Kindesmissbrauch. BARBARA NAZAREWSKA.

Mehrere Politiker, darunter Familienministerin Giffey (SPD), fordern, „bei Kindesmissbrauch den Strafrahmen am oberen Ende“ auszuschöpfen. Das ist absolut richtig. Laut Gesetz drohen den Tätern bis zu 15 Jahre Haft mit anschließender Sicherungsverwahrung. Nur: Dieses Strafmaß wird viel zu oft nicht ausgeschöpft – manche Kinderschänder kommen sogar mit Bewährungsstrafen davon! Warum eigentlich? Die Opfer leiden ihr Leben lang.

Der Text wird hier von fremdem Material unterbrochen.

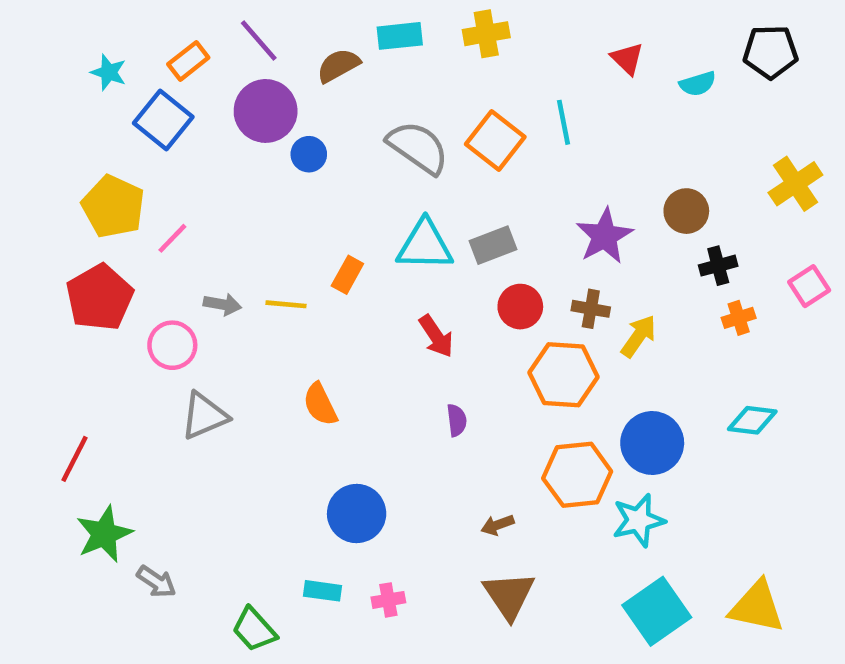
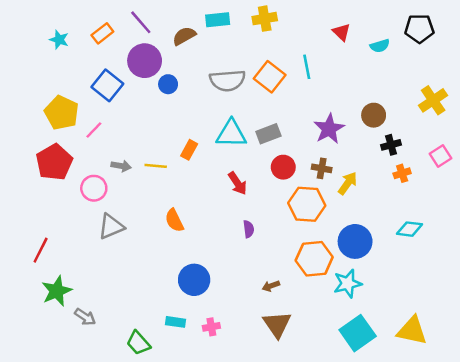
blue square: (163, 120) -> (107, 85), moved
gray semicircle: (418, 147) -> (228, 80), turned 140

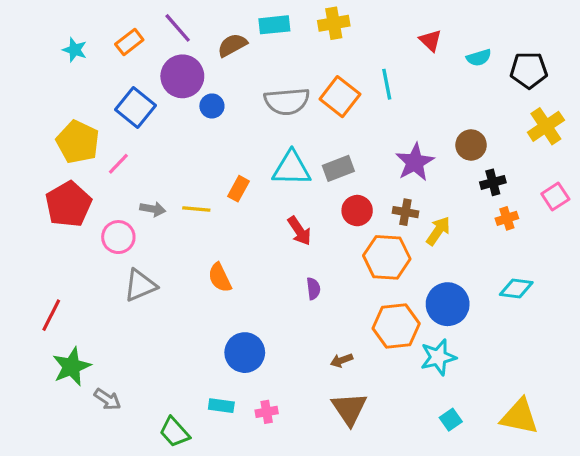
black pentagon: (419, 28) -> (529, 70), moved
cyan square: (358, 333) -> (451, 420), size x0.5

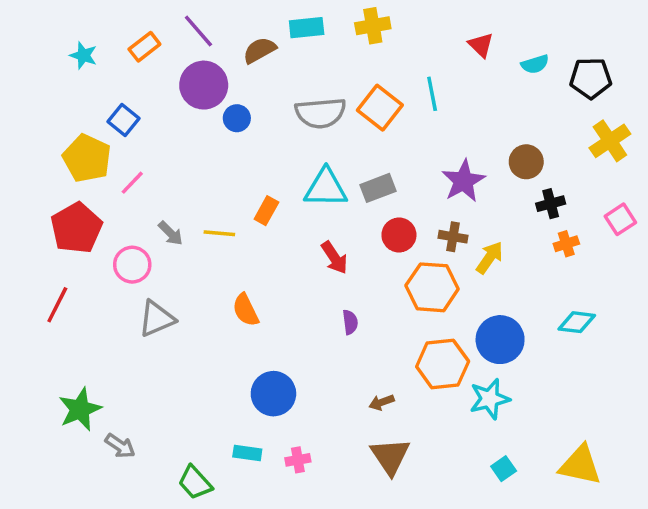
blue square: (136, 108) -> (124, 120), moved, size x0.7
gray arrow: (153, 209) -> (171, 233), turned 35
red line: (51, 315) -> (57, 305), moved

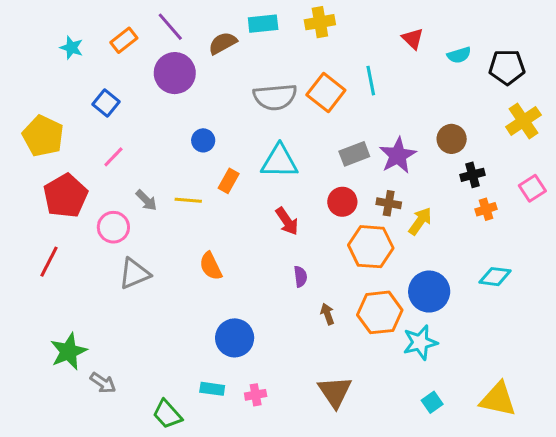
blue circle: (237, 118) -> (203, 140), moved
yellow pentagon: (87, 158) -> (43, 136), moved
gray rectangle: (378, 188) -> (354, 154), moved
brown arrow: (382, 402) -> (327, 314), moved, turned 90

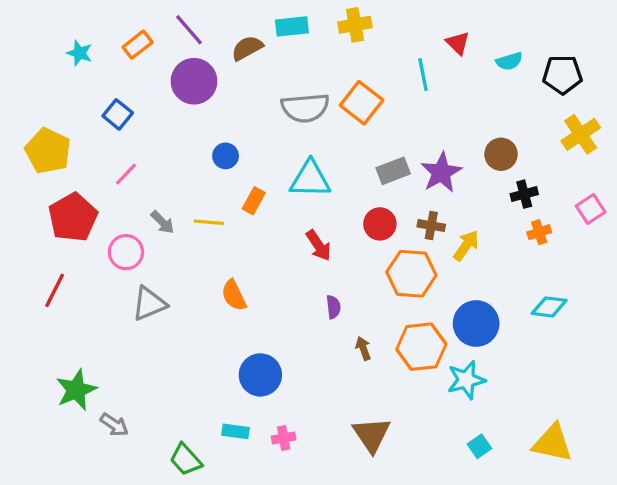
cyan line: (371, 81) -> (423, 75), moved

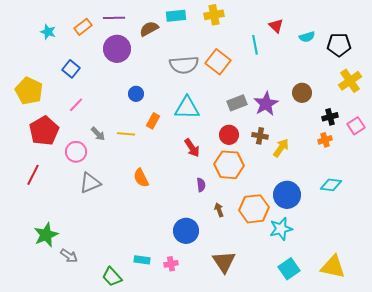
purple line: (189, 30) -> (114, 18), turned -50
black cross: (524, 194) -> (330, 117), moved
orange hexagon: (411, 274) -> (229, 165), moved
blue circle: (260, 375) -> (186, 231), moved
cyan square: (479, 446) -> (289, 269), size x1.5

Die jüngsten Fälle aus Münster und der spektakuläre Kriminalfall Maddie zeigen abermals, dass solche Menschen in der Regel Wiederholungstäter sind. Sie treten die Chance auf Resozialisierung mit Füßen – und suchen neue Schlupflöcher, um sich an den Wehrlosesten weiter zu vergehen. Solche Triebtäter gehören nicht in die Mitte unserer Gesellschaft. Schon gar nicht in die Nähe von Kindern, die ihnen hilflos ausgeliefert sind. Und deren Wohlergehen immer Vorrang haben muss.

Der Giffey-Vorstoß und die Ankündigung höherer Mindeststrafen durch Justizministerin Lambrecht sind Schritte in die richtige Richtung. Aber es braucht mehr, um Pädophilenringe auszuheben: mehr Ermittler, mehr Befugnisse der Polizei, um Tätern auf die Schliche zu kommen, mehr Aufmerksamkeit von uns allen bei diesem sensiblen Thema – das sich anfangs oft „nur“ im Graubereich abspielt, etwa als Exhibitionismus. Zur Erinnerung: Es geht um Kinder, um unsere Kinder. Wer Kinderschändern nicht mit der größtmöglichen Härte begegnet, riskiert, dass sie ihre abscheulichen Taten wieder und wieder begehen – mit verheerenden Folgen.